Student loan consolidation is a process by which the U.S. Department of Education or a private lender will pay off the balances of all your outstanding loans, taking the total amounts of the payoffs of these loans, and combining them into one new loan called a consolidated loan. This process normally gives the borrower an extended repayment period and lower monthly payments to repay the loan debt.

Beside the advantage of having a single payment to make, once the loans are consolidated a borrower will then be eligible for new student loans(s), financial aid, and most of the original options they received when they took out their original loans, such as deferments and forbearance. The borrower also avoids wage garnishment, treasury offsets, litigation, and more accumulation of collection cost.

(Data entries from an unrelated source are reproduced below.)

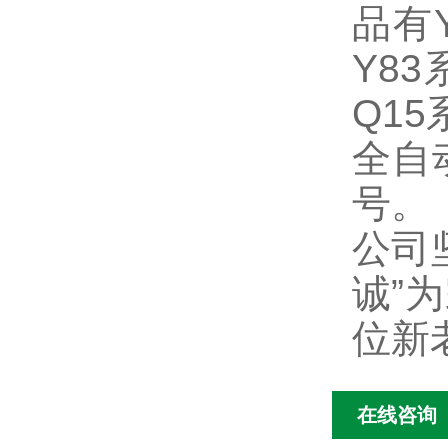
品有
Y8
Q1
全自
号。
公司
诚”
位新
在线咨询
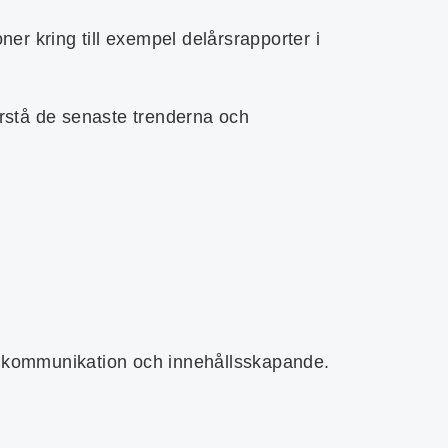
er kring till exempel delårsrapporter i
förstå de senaste trenderna och
ll kommunikation och innehållsskapande.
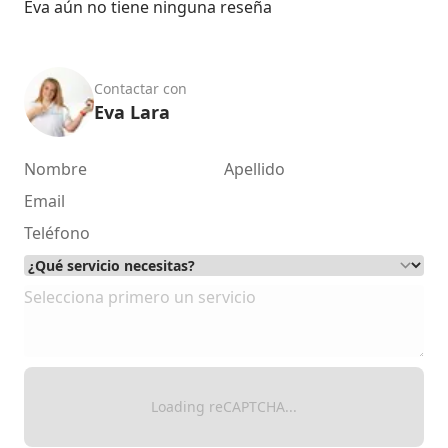
Eva aún no tiene ninguna reseña
Contactar con
Eva Lara
Loading reCAPTCHA...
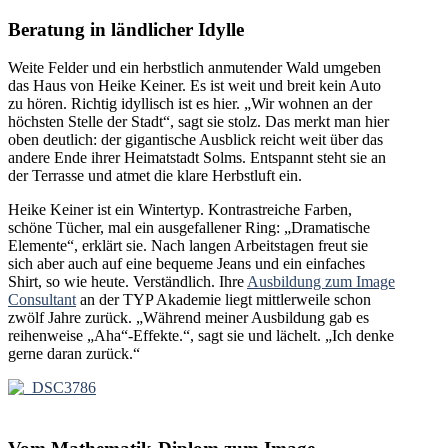
Beratung in ländlicher Idylle
Weite Felder und ein herbstlich anmutender Wald umgeben
das Haus von Heike Keiner. Es ist weit und breit kein Auto
zu hören. Richtig idyllisch ist es hier. „Wir wohnen an der
höchsten Stelle der Stadt“, sagt sie stolz. Das merkt man hier
oben deutlich: der gigantische Ausblick reicht weit über das
andere Ende ihrer Heimatstadt Solms. Entspannt steht sie an
der Terrasse und atmet die klare Herbstluft ein.
Heike Keiner ist ein Wintertyp. Kontrastreiche Farben,
schöne Tücher, mal ein ausgefallener Ring: „Dramatische
Elemente“, erklärt sie. Nach langen Arbeitstagen freut sie
sich aber auch auf eine bequeme Jeans und ein einfaches
Shirt, so wie heute. Verständlich. Ihre
Ausbildung zum Image
Consultant
an der TYP Akademie liegt mittlerweile schon
zwölf Jahre zurück. „Während meiner Ausbildung gab es
reihenweise „Aha“-Effekte.“, sagt sie und lächelt. „Ich denke
gerne daran zurück.“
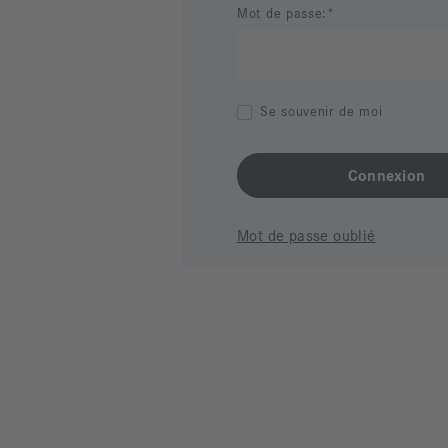
Mot de passe:
Se souvenir de moi
Mot de passe oublié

Consolidation is not your main objective, however. It is only a temporary vehicle to help you in your goal which should be completely ridding yourself of the debt. You need to become conscious that all debt, with the exception of income-producing debt, hinders your ability to save and invest to create a better future. Therefore, at some point you should start a plan to accelerate your payment to get out of debt sooner. college-content

Your challenge is not unique to you. The Chronicle of Higher Ed took a look at student loan default rates, and they’re much worse than people had previously thought, and concluded a whopping “20 percent of the government student loans that began repayment in 1995 have been defaulted on”. But if you look at the long-term figures it really paints a more accurate and disconcerting picture. Fifteen years after repayment begins, 31 percent of government student loans made to community college students eventually go into default. Even more alarming are a staggering 40 percent of students who use their federal student loans at for-profit schools default on their loans.

Why should you consolidate?

There are several reasons why student loan borrowers end up consolidating their student loans. The most obvious reason is the convenience factor of being able to combine all of their student loans into one simple payment. Interest rates become fixed after a student loan is consolidated. Consolidation is also a short term solution to get student loans out of default in as little as 2 weeks to 6 months; however there’ll be potentials risks that come with consolidating a federal student loan while in default and should be avoided if possible.

The most advantageous reason for consolidating your student loans is the flexibility you’re afforded to switch repayment options when needed because it provides the ability to either shorten or extend the payment period on the loan(s). This can help you in your objective to get out of this debt the sooner than later. But, in the event of personal financial crisis when it becomes difficult to pay the debt, you can decide to extend the repayment period to lower the monthly payment, and then switch it right back to your prior repayment plan as soon as your financial condition changes.